Our fabulous OSF actors excel at rote memorization of arcane language, but most kids would do anything to avoid it. Not so for the daughter of Ken Ludwig, an award-winning playwright and possibly Shakespeare's greatest fan. His book, "How to Teach Your Children Shakespeare," is a guide to introducing kids to literature and a celebration of Shakespeare's work. Early in the book he explains that when his daughter was in first grade he decided that if there was only one area of learning and culture he could give her at this stage in both their lives, it would be Shakespeare.

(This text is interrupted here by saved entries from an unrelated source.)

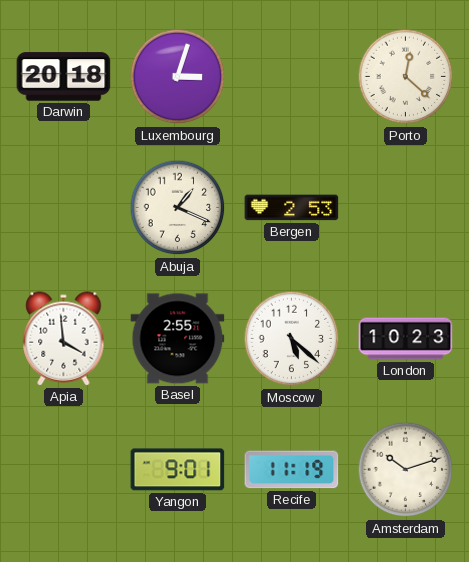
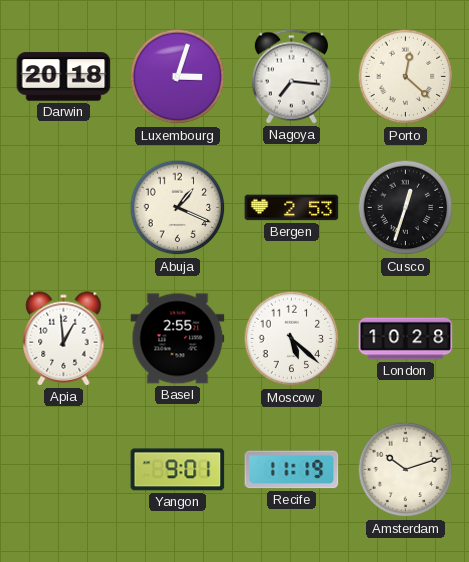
Nagoya: none -> 7:16
Cusco: none -> 12:33
Apia: 3:59 -> 12:59
London: 10:23 -> 10:28
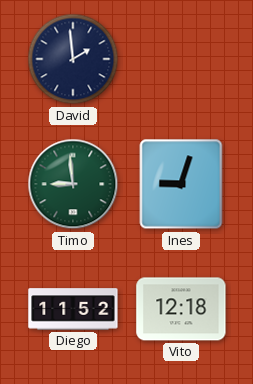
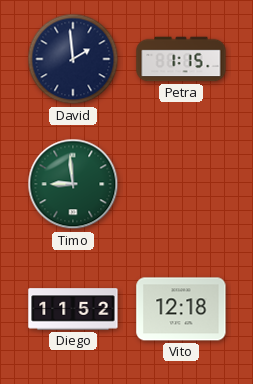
Petra: none -> 1:15
Ines: 9:03 -> none
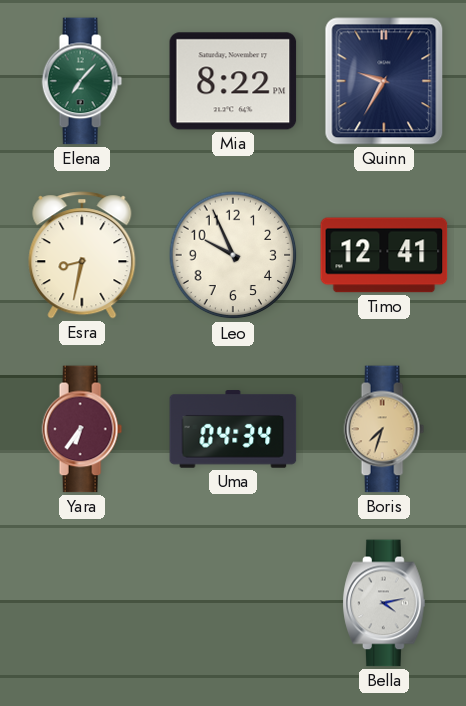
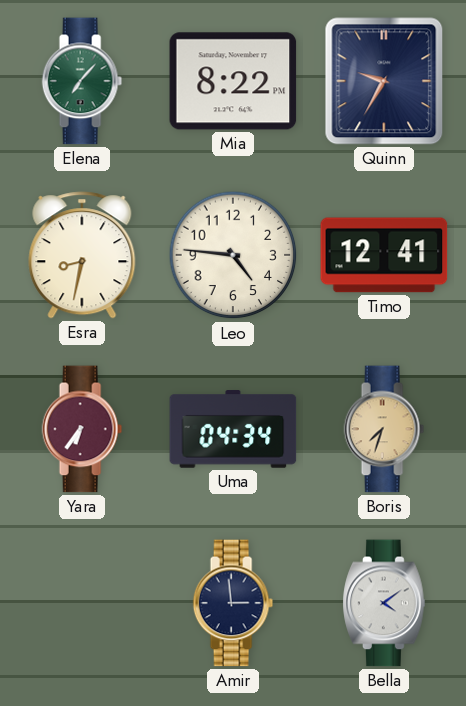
Leo: 9:56 -> 4:46
Amir: none -> 2:59
Bella: 4:13 -> 4:09
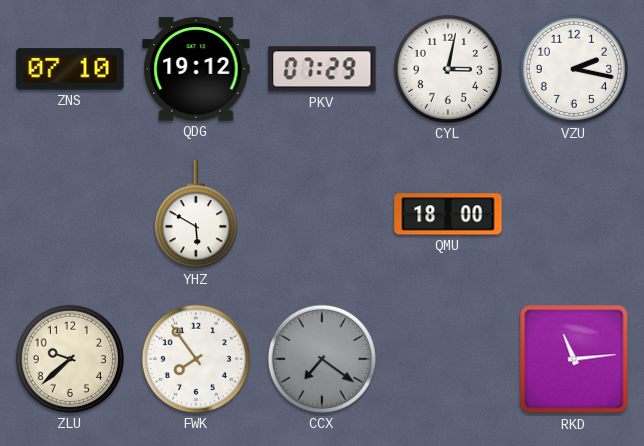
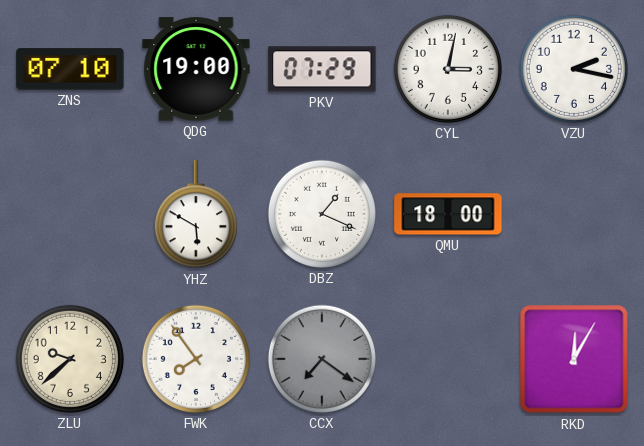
QDG: 19:12 -> 19:00
DBZ: none -> 1:19
RKD: 11:14 -> 12:05
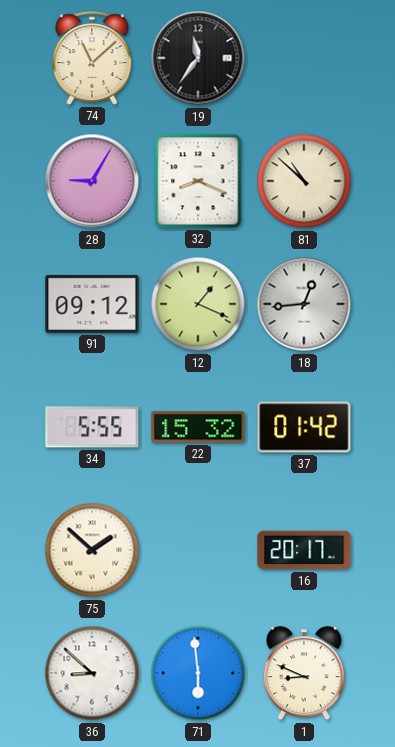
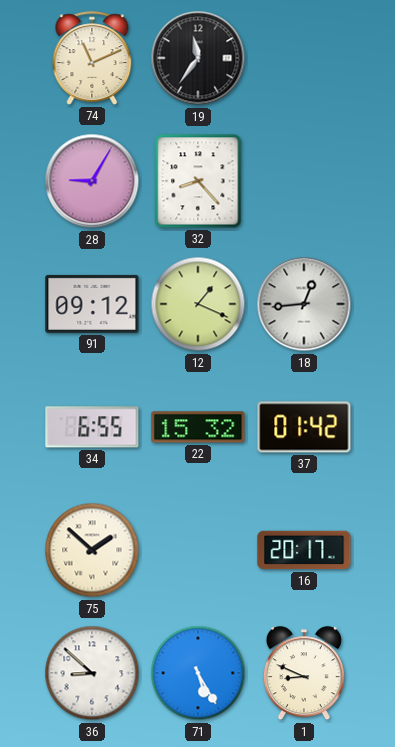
74: 11:08 -> 11:11
32: 8:19 -> 8:23
81: 10:52 -> none
34: 5:55 -> 6:55
71: 5:59 -> 5:25
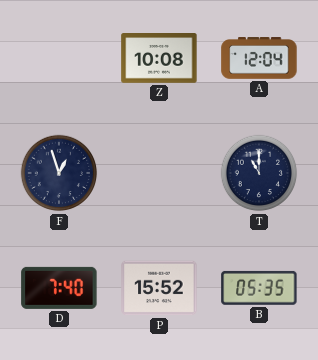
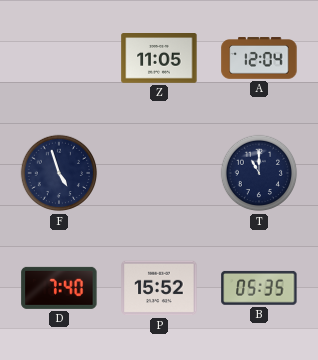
Z: 10:08 -> 11:05
F: 12:57 -> 4:57
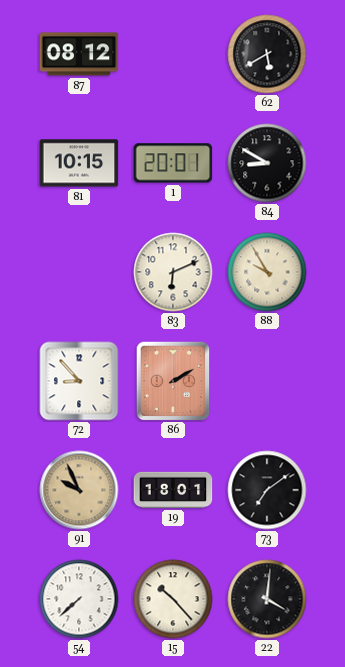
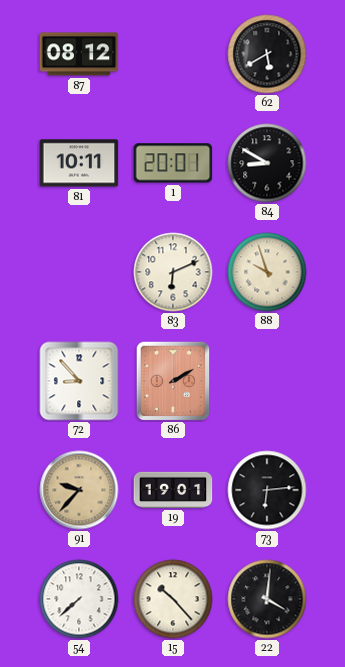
81: 10:15 -> 10:11
88: 9:55 -> 9:57
91: 9:56 -> 9:37
19: 18:01 -> 19:01
73: 7:09 -> 6:14
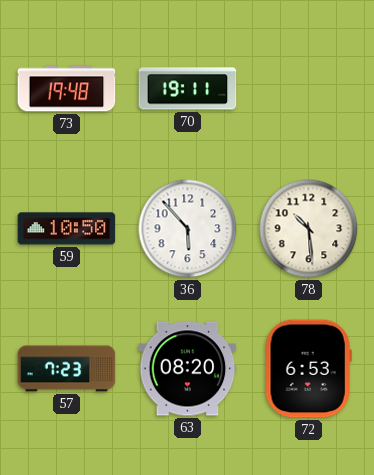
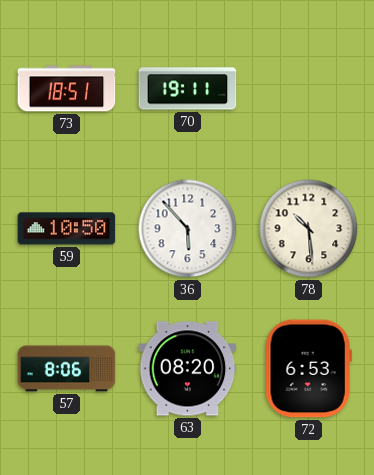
73: 19:48 -> 18:51
57: 7:23 -> 8:06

Ludwig began by teaching his daughter lines from his favorite Shakespeare comedies. He then expanded his teachings to the tragedies and included his young son. "The key to introducing Shakespeare" writes Ludwig, "so that it doesn't feel daunting and yet has real integrity is to memorize it." Ludwig starts with just a few words, then a few lines and finally whole speeches. "The point is, Shakespeare is like a foreign language, in order to know it we need to understand every word, then practice until we feel comfortable," he writes.
For example, start with "I know a bank where the wild thyme blows," from "A Midsummer Night's Dream." Ludwig suggests children repeat the line four or five times, maybe exaggerate the sounds or do it in a funny accent and voila, a bit of Shakespeare they won't forget. From there, move on to larger and larger passages. In the beginning, he suggests making a game of it, have the children exaggerate the sounds such as the long "o" in "know" or "blows." Parents can make it a contest to see who can exaggerate the sound more. "Silly, yes," he says. "But I doubt that they'll ever forget the line after this." In general, Ludwig states, "Remember, always, always make the memorization a game for your children. Chest tones, patty-cake, marching, shouting, acting, wearing hats and cloaks, contests, bets, painting on mustaches, bribery by chocolate, whatever it takes."
Ludwig and his children memorized 25 Shakespearean passages together, from Oberon's plot against Titania in "A Midsummer Night's Dream" to Prospero's speech in "The Tempest." He writes that while educating his children on the subject of Shakespeare, he spent invaluable time with them. Learning passages and discussing their meaning with his kids provided them with hundreds of hours of one-on-one time that they otherwise might not have shared.
The book's tone is passionate. Ludwig explains why one would even bother to teach their kids Shakespeare. Shakespeare is a learning tool, he says, something for children to lean on and gain confidence from as they grow up. We quote Shakespeare to articulate universal truths or sentiments. Riffing on Falstaff's wit, Ludwig goes on to say that "Shakespeare is not only creative in himself — he is the cause of creation in other writers." Being able to read Shakespeare's work with intelligence and understanding will enrich children's lives and inspire them to write.
Ludwig's process, from memorization techniques to tips on explaining the plays, verse, images and characters, is laid out in simple steps with plenty of examples that work for teachers, parents or anyone interested in a fun way to learn about Shakespeare's plays. The book also includes exercises on characterization, metaphor and acting tips, and a list of additional resources.
Whether or not you're a Shakespeare lover, Ludwig's memorization techniques can enhance understanding of any type of literature. He writes, "In order to memorize something, you have to be very specific and honest with yourself. You have to work slowly and you have to understand every word of what you memorize." He laments that the tradition of memorization, once a pillar of academic education, "has faded from our lives and something powerful has been lost."